By Mona Charen | Mona Charen – Fri, Sep 14, 2012
President Obama's weakness in foreign policy is a contributor to the events of the last several days in the Middle East. Though he gave the order to take out bin Laden (who wouldn't?), and though he attacks suspected terrorists with drones, this president has nevertheless conveyed to the world that he believes in a diminished world role for the United States.
He believes in a more modest United States — remember those bows — because he comes from an intellectual tradition that is hostile to American power. His pastor and mentor, the Rev. Jeremiah Wright, expressed a common leftist view when he said after 9/11 that the attacks represented "America's chickens coming home to roost." Mr. Obama's one-time green jobs czar, Van Jones, was of the same school, showing up at a radical leftist rally on September 12, 2001 and, amid the drum circles and curses, heaped on the nation that had just suffered an attack of unprecedented savagery and joined in the denunciations of the victim. "It's the bombs that the government has been dropping around the world that are now blowing up inside the U.S. borders."

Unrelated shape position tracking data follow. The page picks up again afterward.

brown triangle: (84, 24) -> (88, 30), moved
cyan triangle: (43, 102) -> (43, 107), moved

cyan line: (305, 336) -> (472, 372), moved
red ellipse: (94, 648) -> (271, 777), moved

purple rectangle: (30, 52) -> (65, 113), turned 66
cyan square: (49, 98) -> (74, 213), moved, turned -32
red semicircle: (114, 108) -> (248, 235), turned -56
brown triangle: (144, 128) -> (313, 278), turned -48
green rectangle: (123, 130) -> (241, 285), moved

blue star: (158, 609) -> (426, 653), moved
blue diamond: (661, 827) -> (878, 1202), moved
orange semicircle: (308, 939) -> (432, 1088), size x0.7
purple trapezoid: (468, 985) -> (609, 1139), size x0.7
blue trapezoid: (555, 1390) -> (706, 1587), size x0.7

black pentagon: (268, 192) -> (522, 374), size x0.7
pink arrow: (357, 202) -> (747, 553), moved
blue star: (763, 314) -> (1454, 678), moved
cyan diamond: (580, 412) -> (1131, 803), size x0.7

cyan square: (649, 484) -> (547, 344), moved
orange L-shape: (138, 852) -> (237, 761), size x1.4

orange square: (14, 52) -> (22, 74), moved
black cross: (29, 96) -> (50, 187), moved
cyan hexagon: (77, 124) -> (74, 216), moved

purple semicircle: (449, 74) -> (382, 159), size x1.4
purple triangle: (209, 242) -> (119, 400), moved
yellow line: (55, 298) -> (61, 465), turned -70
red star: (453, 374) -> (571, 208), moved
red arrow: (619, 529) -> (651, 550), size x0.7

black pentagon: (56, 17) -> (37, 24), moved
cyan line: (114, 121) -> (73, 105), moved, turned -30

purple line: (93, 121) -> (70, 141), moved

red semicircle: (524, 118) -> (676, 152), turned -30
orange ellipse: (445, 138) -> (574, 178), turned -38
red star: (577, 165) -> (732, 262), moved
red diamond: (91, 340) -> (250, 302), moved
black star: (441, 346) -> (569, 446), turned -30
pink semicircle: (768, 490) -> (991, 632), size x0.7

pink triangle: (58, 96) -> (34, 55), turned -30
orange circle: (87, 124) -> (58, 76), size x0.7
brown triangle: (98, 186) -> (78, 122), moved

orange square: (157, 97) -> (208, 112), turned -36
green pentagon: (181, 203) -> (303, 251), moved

As if the U.S. were in the habit of bombing nations just to throw its weight around, or for the sheer joy of dominating and hurting others. In fact, of the last six wars in which the United States was involved (Kuwait, Bosnia, Kosovo, Afghanistan, Iraq and Libya), four were undertaken to rescue Muslims and the other two (Afghanistan and Iraq) had the side benefit of liberating Muslims — to what end remains an open question.
President Obama, the so-called fact-checkers' indignant denials notwithstanding, did apologize for the United States. The Washington Free Beacon reminds us that he told a French audience that, instead of "celebrating your dynamic union and seeking to partner with you to meet common challenges, there have been times when America has shown arrogance and been dismissive — even derisive." In Turkey, he said that America was still "working through" some of the darker periods in our past.
At the Summit of the Americas, Mr. Obama confessed, "While the United States has done much to promote peace and prosperity in the hemisphere, we have … at times … sought to dictate our terms."
Speaking at the National Archives, the president offered that "Unfortunately … all too often our government made decisions based upon fear rather than foresight, and all too often trimmed facts and evidence to fit ideological predispositions. Instead of strategically applying our power and our principles, too often we set those principles aside as luxuries that we could no longer afford … In other words, we went off course."
Faced with an anti-American tirade from the little Marxist of Nicaragua, Daniel Ortega, Obama defended himself, not his country, by saying "I'm very grateful that President Ortega didn't blame me for things that happened when I was three months old."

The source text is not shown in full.